--- Available records Enclosed Below ---

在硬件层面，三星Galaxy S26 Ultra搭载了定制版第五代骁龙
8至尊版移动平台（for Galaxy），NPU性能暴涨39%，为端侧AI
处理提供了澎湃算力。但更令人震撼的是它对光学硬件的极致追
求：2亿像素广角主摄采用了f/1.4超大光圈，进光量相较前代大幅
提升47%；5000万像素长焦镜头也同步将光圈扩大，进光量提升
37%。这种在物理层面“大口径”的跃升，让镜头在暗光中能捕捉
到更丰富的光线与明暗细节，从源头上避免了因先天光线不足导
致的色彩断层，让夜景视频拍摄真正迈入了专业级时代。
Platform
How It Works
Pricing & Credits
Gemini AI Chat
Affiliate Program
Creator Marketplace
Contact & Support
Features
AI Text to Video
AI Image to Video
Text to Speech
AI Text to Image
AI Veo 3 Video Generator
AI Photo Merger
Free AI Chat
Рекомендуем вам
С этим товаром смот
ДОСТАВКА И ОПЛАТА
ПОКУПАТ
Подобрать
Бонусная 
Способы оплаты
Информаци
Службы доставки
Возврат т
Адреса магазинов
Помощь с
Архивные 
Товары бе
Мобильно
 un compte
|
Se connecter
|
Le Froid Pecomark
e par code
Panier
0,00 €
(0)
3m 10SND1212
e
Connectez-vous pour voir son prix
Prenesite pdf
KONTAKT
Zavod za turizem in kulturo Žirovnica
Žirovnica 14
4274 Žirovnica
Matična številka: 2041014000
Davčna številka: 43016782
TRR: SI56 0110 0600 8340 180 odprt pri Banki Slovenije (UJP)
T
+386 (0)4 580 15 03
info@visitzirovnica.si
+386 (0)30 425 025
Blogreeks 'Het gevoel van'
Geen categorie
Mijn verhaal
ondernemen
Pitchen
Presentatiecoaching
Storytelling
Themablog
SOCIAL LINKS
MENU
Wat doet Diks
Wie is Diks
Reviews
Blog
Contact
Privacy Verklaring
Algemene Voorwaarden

--- End of Enclosed Available records ---

What you are asked to do: Once you reach the line containing "Matična številka: 2041014000", output that line and each one after it exactly, ending with the final line of the listing and adding nothing else.

Expected output:
Matična številka: 2041014000
Davčna številka: 43016782
TRR: SI56 0110 0600 8340 180 odprt pri Banki Slovenije (UJP)
T
+386 (0)4 580 15 03
info@visitzirovnica.si
+386 (0)30 425 025
Blogreeks 'Het gevoel van'
Geen categorie
Mijn verhaal
ondernemen
Pitchen
Presentatiecoaching
Storytelling
Themablog
SOCIAL LINKS
MENU
Wat doet Diks
Wie is Diks
Reviews
Blog
Contact
Privacy Verklaring
Algemene Voorwaarden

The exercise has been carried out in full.